While most of the cantorial elements of his playing remain, Heifetz appears later in life to progressively contrast - perhaps even counteract - and interject them with larger dozes of restlessness and underlying sense of urgency, which went some way to counteract the soothing, emotive nature of the cantorial narrative (although none of this actually turned him into a non-cantorial player). A few “tricks” were engaged in achieving this hardening of expression. First, he employed a higher tuning pitch than most. This is particularly notable in chamber music (but also in orchestral works). Granted, his violin would have soared above the rest (if by nothing else than by his sheer singing ability and purity of intonation), nevertheless tuning it slightly higher (Heifetz preferred the A=444 as opposed to 440) certainly gave it an extra edge. Perhaps this was one of the reasons that Heifetz’s ensemble playing was condemned in some circles as being individualistic and lacking integration with his colleagues. His later chamber music recordings give some credit to this criticism; even in larger formations such as the Mendelssohn Octet his violin is aurally insuppressible. (At one point in the recording session Heifetz tried to play a few tricks by moving a mike closer to his violin before realizing that the studio technician could rebalance the sound on the console's input, thus negating his mike 'manipulations'. Still, the other musicians were amused...).
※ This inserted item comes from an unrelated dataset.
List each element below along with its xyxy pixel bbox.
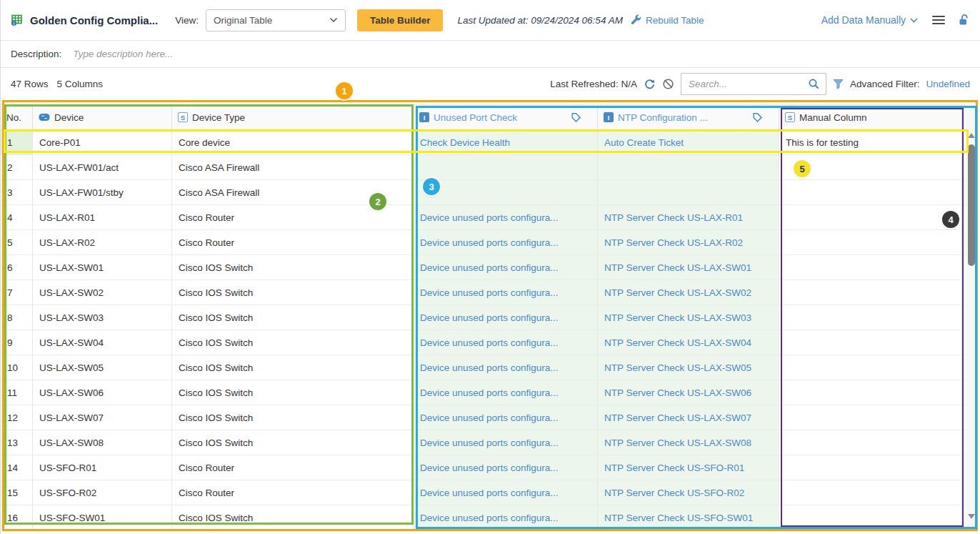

Another mean of expression which he progressively adopted has to do with the amplitude of the sound in certain bow strokes. Usually (mostly on some expressive notes) most violinists end a stroke with a short, minute diminuendo which gives the impression of a rounder, mellower sound. In such instances, and when music didn’t dictate otherwise, Heifetz maintained the amplitude to the end of the stroke with no diminuendo; this tended to impart a somewhat 'colder' shade of sound.

"Digging" deeper into the string and increasing bow pressure was another element adopted by him. Sometimes the pressure increase bordered on scratching and there are indeed a few, particularly closely miked recordings, which reveal the 'heavy' bow stroke. Yet Heifetz also knew that in the concert halls this type of scratch is inaudible but the violin sound carries further. He advised his students to also increase pressure to the verge of scratching in order to carry the sound well to the back of large auditoriums.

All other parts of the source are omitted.